Supplied data: Begin

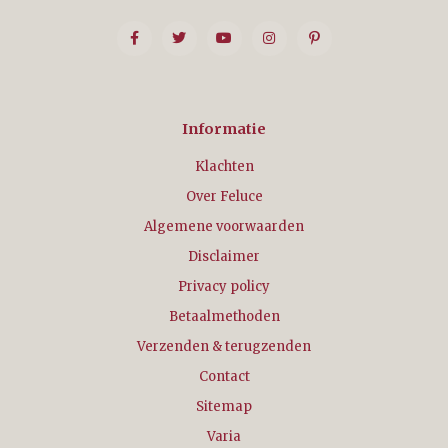
Informatie
Klachten
Over Feluce
Algemene voorwaarden
Disclaimer
Privacy policy
Betaalmethoden
Verzenden & terugzenden
Contact
Sitemap
Varia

Supplied data: End

Only the pictures are to be omitted; restate everything else above exactly.

■ Answer box
Informatie
Klachten
Over Feluce
Algemene voorwaarden
Disclaimer
Privacy policy
Betaalmethoden
Verzenden & terugzenden
Contact
Sitemap
Varia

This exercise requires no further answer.